Problem description:
Could you set down only the lines from the one including "Segment every instance" to the end of the records below, inclusive and exact, leaving pictures out?

Input for this task below:

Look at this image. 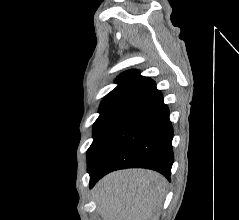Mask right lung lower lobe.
<instances>
[{
	"mask_svg": "<svg viewBox=\"0 0 239 220\" xmlns=\"http://www.w3.org/2000/svg\"><path fill=\"white\" fill-rule=\"evenodd\" d=\"M173 128L161 92L154 89L135 103L89 172L90 187L107 173L123 168H148L170 179Z\"/></svg>",
	"mask_w": 239,
	"mask_h": 220,
	"instance_id": "right-lung-lower-lobe-1",
	"label": "right lung lower lobe"
}]
</instances>
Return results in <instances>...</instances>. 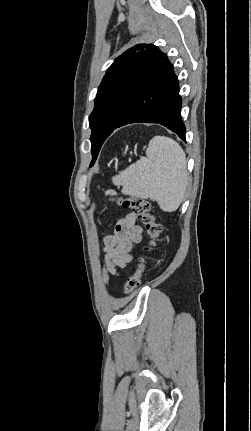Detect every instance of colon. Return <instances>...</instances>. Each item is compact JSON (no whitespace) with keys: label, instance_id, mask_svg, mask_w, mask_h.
I'll return each mask as SVG.
<instances>
[{"label":"colon","instance_id":"colon-1","mask_svg":"<svg viewBox=\"0 0 251 431\" xmlns=\"http://www.w3.org/2000/svg\"><path fill=\"white\" fill-rule=\"evenodd\" d=\"M114 200L122 207L131 209L136 214L151 238L144 247L145 254L138 259L136 269L125 283L124 292L129 295L140 286L148 255L157 247V240L162 232V226L157 222L155 214L152 213V206L147 200L135 196L119 197Z\"/></svg>","mask_w":251,"mask_h":431}]
</instances>
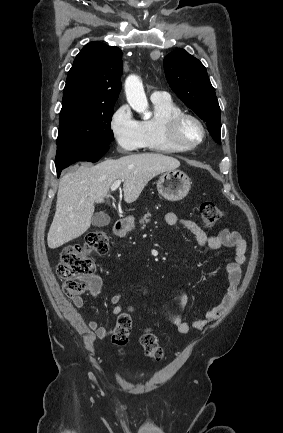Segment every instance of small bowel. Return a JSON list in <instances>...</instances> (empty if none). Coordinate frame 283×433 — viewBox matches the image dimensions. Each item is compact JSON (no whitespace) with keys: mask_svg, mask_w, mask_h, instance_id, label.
<instances>
[{"mask_svg":"<svg viewBox=\"0 0 283 433\" xmlns=\"http://www.w3.org/2000/svg\"><path fill=\"white\" fill-rule=\"evenodd\" d=\"M165 222L169 227H174L181 224L184 228L190 231L197 243L202 247H207L213 250L220 249L222 247H231L234 249V259L231 263L227 265V276H228V286L226 293L221 301V303L207 311L203 318L194 321L192 324L184 321L181 316L174 315L171 318L172 324L177 328L178 332L181 334H188L192 328L201 330L208 323L214 322L220 319L229 308L234 304L239 284L241 280V266L246 259V241L242 236L236 232L231 231L227 228L220 230L215 235H209L204 230H202L195 222L191 220L179 219L178 216L169 212L165 215ZM90 294L92 296H97L101 292L102 282L98 277L90 278ZM142 292L146 294V289L143 288ZM111 304L113 305L112 313L115 316L121 314L123 306L121 304L122 295L117 293L111 297ZM179 303L181 307H185L188 303V296L182 294L179 297ZM84 305L82 297H74L71 299V303L66 305L65 313L68 319L75 325L83 326L85 323L78 313L77 308H82ZM87 327L91 330L99 339L107 338L111 333V328L101 326L97 321L92 320L88 323Z\"/></svg>","mask_w":283,"mask_h":433,"instance_id":"c3829d8e","label":"small bowel"}]
</instances>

End of Input for this task.

Answer space:
Segment every instance of small bowel. Return a JSON list in <instances>...</instances> (empty if none). Coordinate frame 283×433 — viewBox matches the image dimensions. Each item is compact JSON (no whitespace) with keys: mask_svg, mask_w, mask_h, instance_id, label.
<instances>
[{"mask_svg":"<svg viewBox=\"0 0 283 433\" xmlns=\"http://www.w3.org/2000/svg\"><path fill=\"white\" fill-rule=\"evenodd\" d=\"M165 222L169 227H174L181 224L184 228L190 231L197 243L202 247H207L213 250L220 249L222 247H231L234 249V259L231 263L227 265V276H228V286L226 293L221 301V303L207 311L203 318L194 321L192 324L184 321L181 316L174 315L171 318L172 324L177 328L178 332L181 334H188L192 328L201 330L208 323L214 322L220 319L229 308L234 304L239 284L241 280V266L246 259V241L242 236L236 232L231 231L227 228L220 230L215 235H209L204 230H202L195 222L191 220L179 219L178 216L169 212L165 215ZM90 294L92 296H97L101 292L102 282L98 277L90 278ZM142 292L146 294V289L143 288ZM111 304L113 305L112 313L115 316L121 314L123 306L121 304L122 295L117 293L111 297ZM179 303L181 307H185L188 303V296L182 294L179 297ZM84 305L82 297H74L71 299V303L66 305L65 313L68 319L75 325L83 326L85 323L78 313L77 308H82ZM87 327L91 330L99 339L107 338L111 333V328L101 326L97 321L92 320L88 323Z\"/></svg>","mask_w":283,"mask_h":433,"instance_id":"c3829d8e","label":"small bowel"}]
</instances>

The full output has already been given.